In Robo Rally, you play robots racing in a factory. There are conveyor belts, gears, lasers, push walls, deadly pits and other obstacles. I don't know if there is an official name for this genre or mechanic, but this is a plan-and-execute* game. In the first phase, everybody builds a program of 5 actions (moves, rotations, etc.) and places them face down in order of execution. Once programming is done, these cannot be changed. Then, you flip each register one at a time, execute around the table, then the next register, execute around the table, and so on. In order, everybody does their #1 action, then their #2 action, until the round is done. The kink being, if you run into each other, you push, and now your opponent is executing a program based on a different position than they intended. Hell promptly breaks loose. So over and again, the game is about making a plan and that plan going very poorly. There's more to it: upgrades you can install to give you special abilities, weapons that fire every register, damage cards that can "lock" your program registers that you then have to try to program around (or incorporate into). It's just a hell of a lot of fun. It's also long. Our beginner 2-checkpoint race took just over 2 hours, and that's after having learned the game to the point that we can start racing right away once set up is done. I can't even imagine how long one of the expert courses take.

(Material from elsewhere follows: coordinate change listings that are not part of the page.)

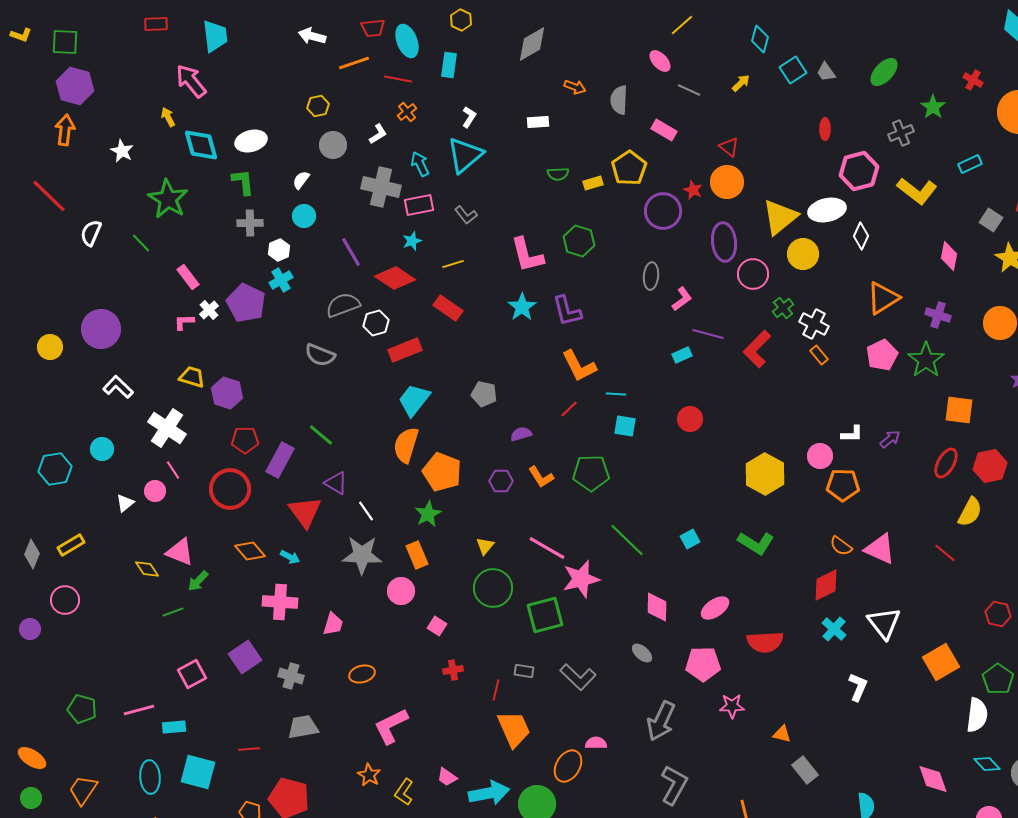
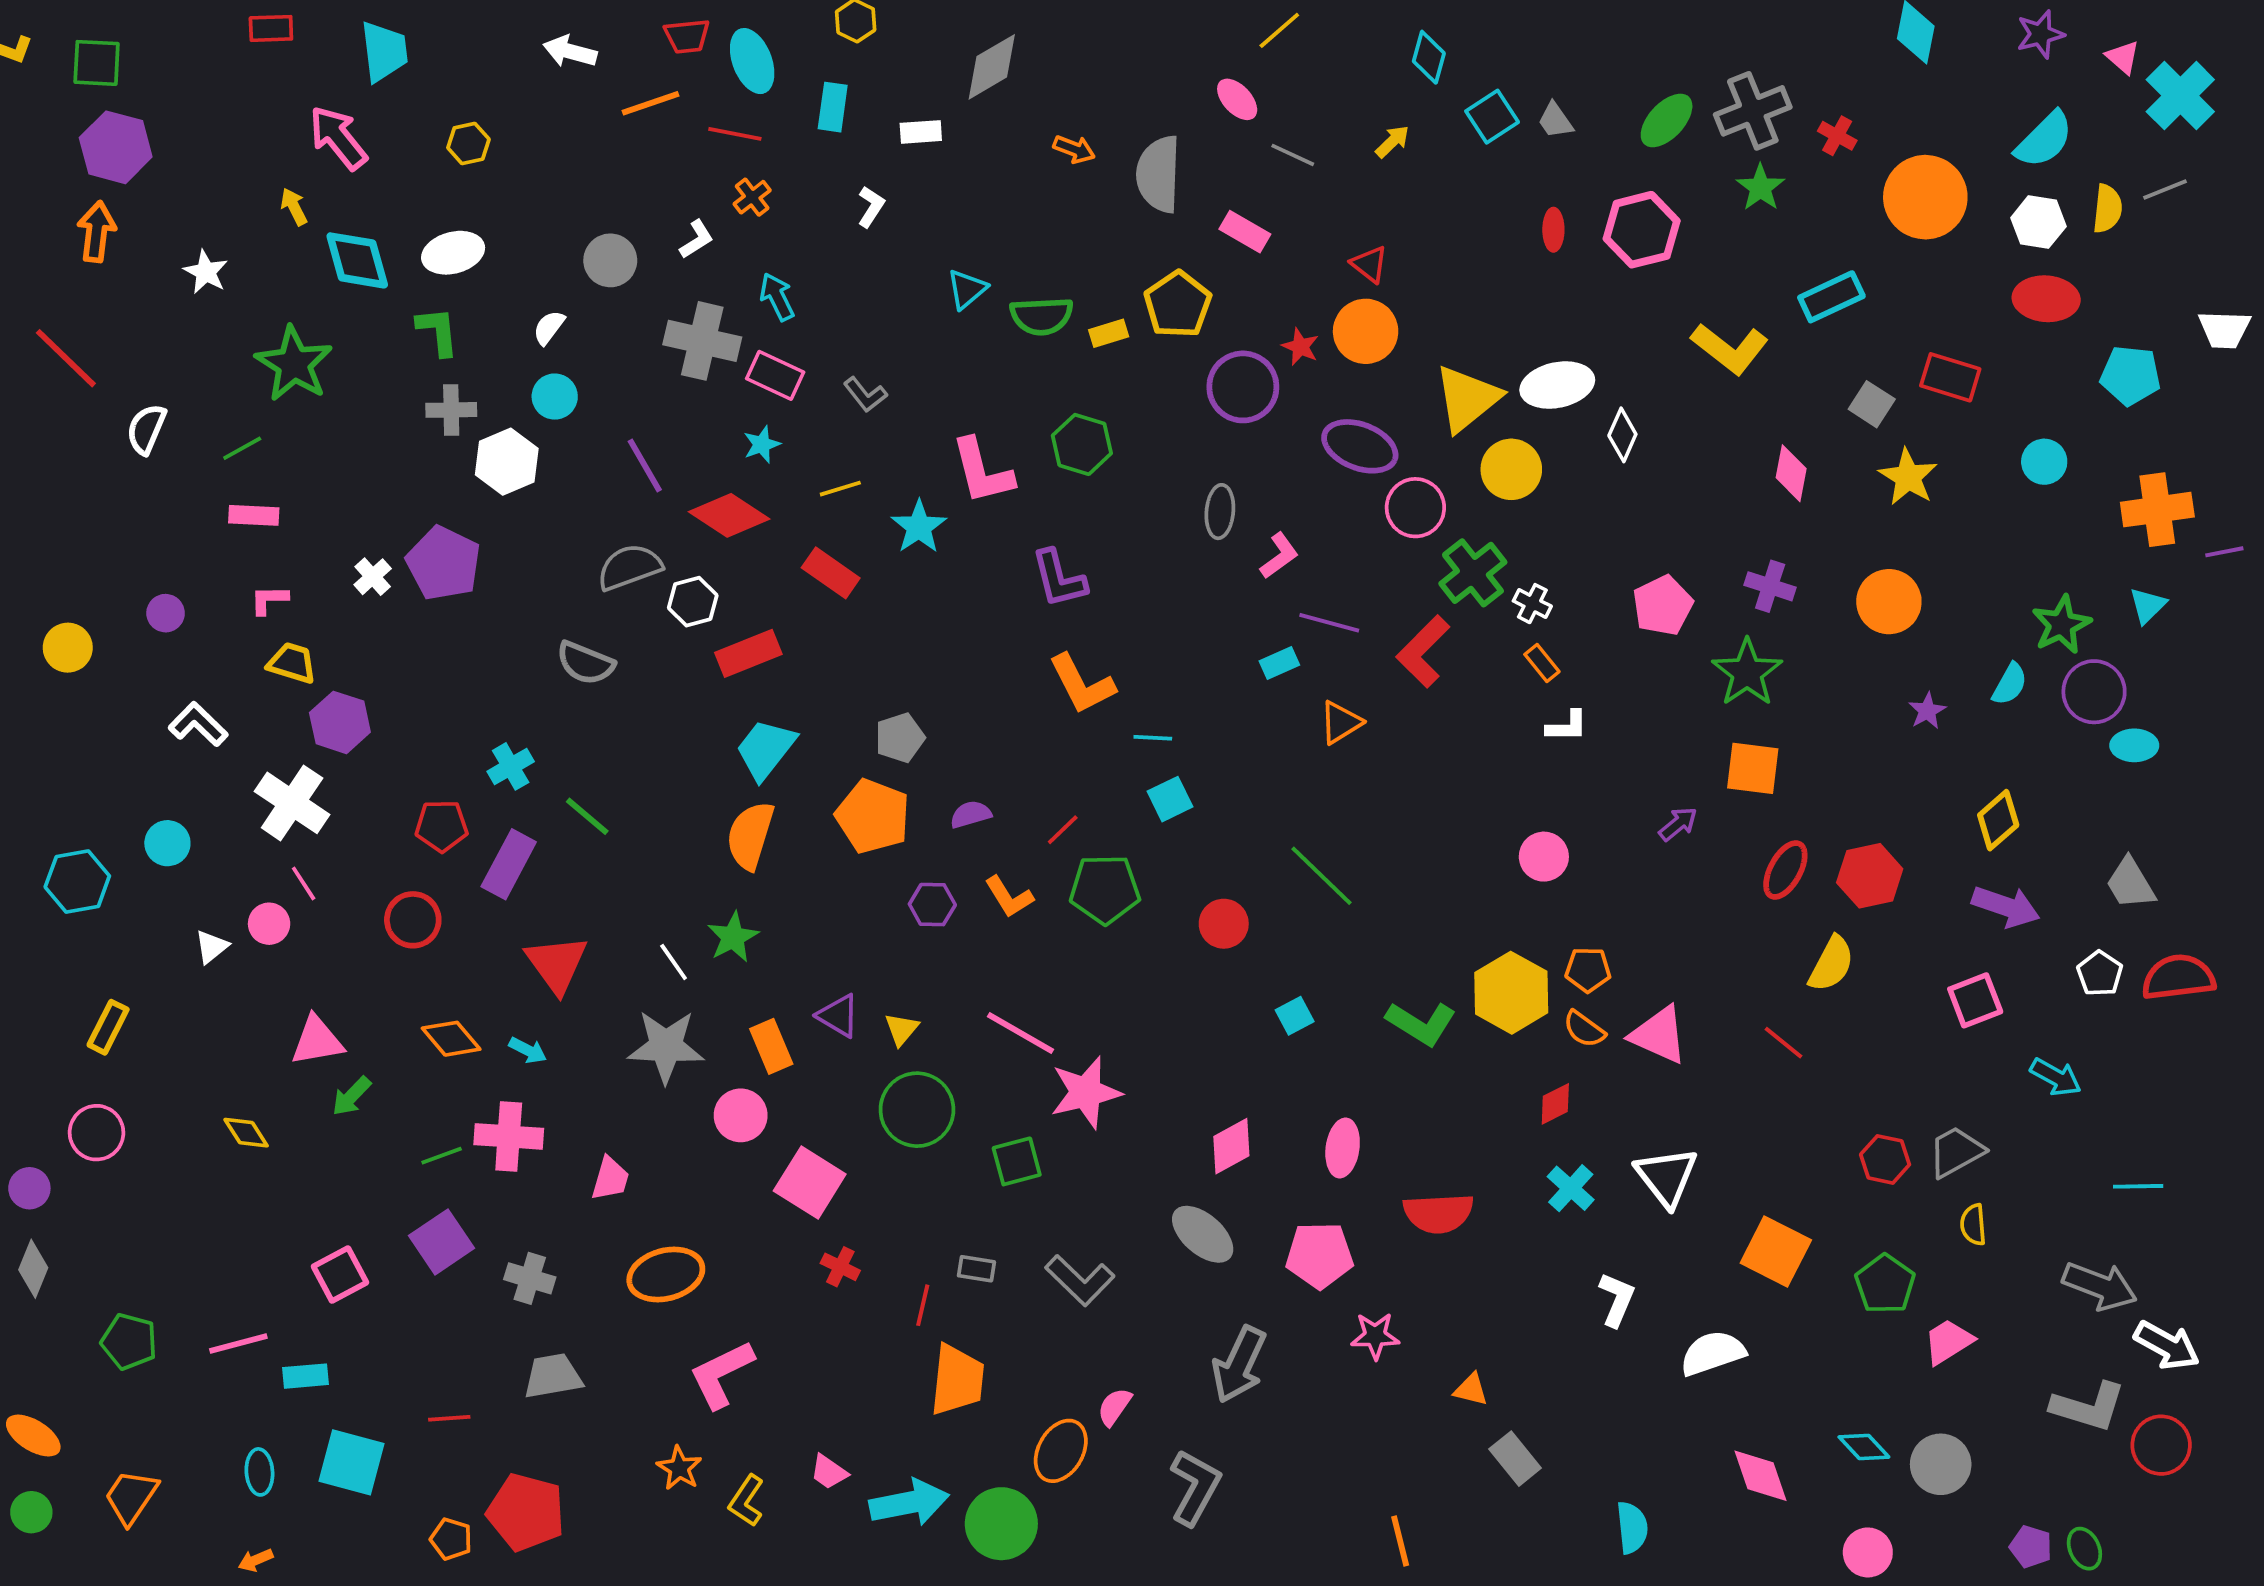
gray semicircle: (619, 100) -> (1159, 174), size x1.4
yellow hexagon: (318, 106) -> (468, 143), moved
white rectangle: (538, 122) -> (921, 132), moved
gray cross: (901, 133) -> (1753, 111), moved, size x1.5
cyan triangle: (465, 155) -> (967, 289), moved, size x0.6
cyan rectangle: (970, 164) -> (1831, 297), size x1.4
pink hexagon: (859, 171) -> (1642, 230), moved
green semicircle: (558, 174) -> (1042, 316), size x1.5
pink rectangle: (419, 205) -> (775, 375), turned 36
purple ellipse: (724, 242) -> (1360, 446), turned -63
green line: (141, 243) -> (242, 448), turned -75
white hexagon: (279, 250) -> (507, 462), size x1.5
pink rectangle: (188, 277) -> (254, 515), moved, turned -50
cyan cross: (281, 280) -> (511, 766), moved
orange triangle: (883, 298) -> (1341, 722), moved, size x0.7
cyan star: (522, 307) -> (919, 527), moved
green cross: (783, 308) -> (1473, 573), size x1.6
pink L-shape: (184, 322) -> (269, 600), moved
white cross: (814, 324) -> (1532, 604), size x0.7
purple circle: (101, 329) -> (166, 613), size x0.5
pink pentagon: (882, 355) -> (1663, 605), moved
yellow trapezoid: (192, 377) -> (292, 663), moved
purple hexagon: (227, 393) -> (340, 722), moved
gray pentagon: (484, 394) -> (900, 738), turned -30
red line: (569, 409) -> (1063, 830), moved
orange square: (959, 410) -> (1753, 768), moved
red circle: (690, 419) -> (1224, 924), moved
cyan square: (625, 426) -> (1170, 799), turned -35
white L-shape: (852, 434) -> (1567, 726), moved
orange pentagon: (442, 472) -> (873, 816), moved
yellow hexagon: (765, 474) -> (1511, 993), moved
purple triangle: (336, 483) -> (838, 1016), moved
orange pentagon: (843, 485) -> (1588, 970), moved, size x0.7
red circle: (230, 489) -> (413, 920), size x0.7
green star: (428, 514) -> (733, 937), moved
green line: (627, 540) -> (1321, 876), moved
yellow rectangle: (71, 545) -> (108, 1027), turned -32
pink triangle: (180, 552) -> (317, 1041), turned -32
gray diamond: (32, 554) -> (33, 1269), moved
yellow diamond: (147, 569) -> (246, 1133), moved
red diamond: (826, 585) -> (1555, 1104), size x0.7
pink diamond: (657, 607) -> (1231, 1146), turned 60
pink ellipse: (715, 608) -> (1343, 1148), turned -48
green line: (173, 612) -> (442, 1156), moved
green square: (545, 615) -> (1017, 1161), size x0.7
pink square: (437, 626) -> (810, 1182), size x1.8
gray ellipse: (642, 653) -> (1203, 1234), size x1.6
orange square: (941, 662) -> (1776, 1251), turned -33
red cross: (453, 670) -> (840, 1267), turned 36
orange ellipse: (362, 674) -> (666, 1274), size x1.5
white semicircle: (977, 715) -> (1713, 1353), moved, turned -116
orange trapezoid: (514, 729) -> (957, 1380), turned 30
pink semicircle: (596, 743) -> (1114, 1407), turned -55
cyan ellipse: (150, 777) -> (259, 1472), size x0.7
gray L-shape: (674, 785) -> (1195, 1487), moved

Oh, and the courses are cool because they're modular. You can mix and match the course boards however you want to create dozens of different factories to race in... and you can place the checkpoints wherever you want. Literally millions of combinations, and unless you specifically use one of their recommended layouts, you may never run the same race twice.
*Edit: according to BoardGameGeek, this is called a " programmed movement" mechanic, and RoboRally is their marquee example.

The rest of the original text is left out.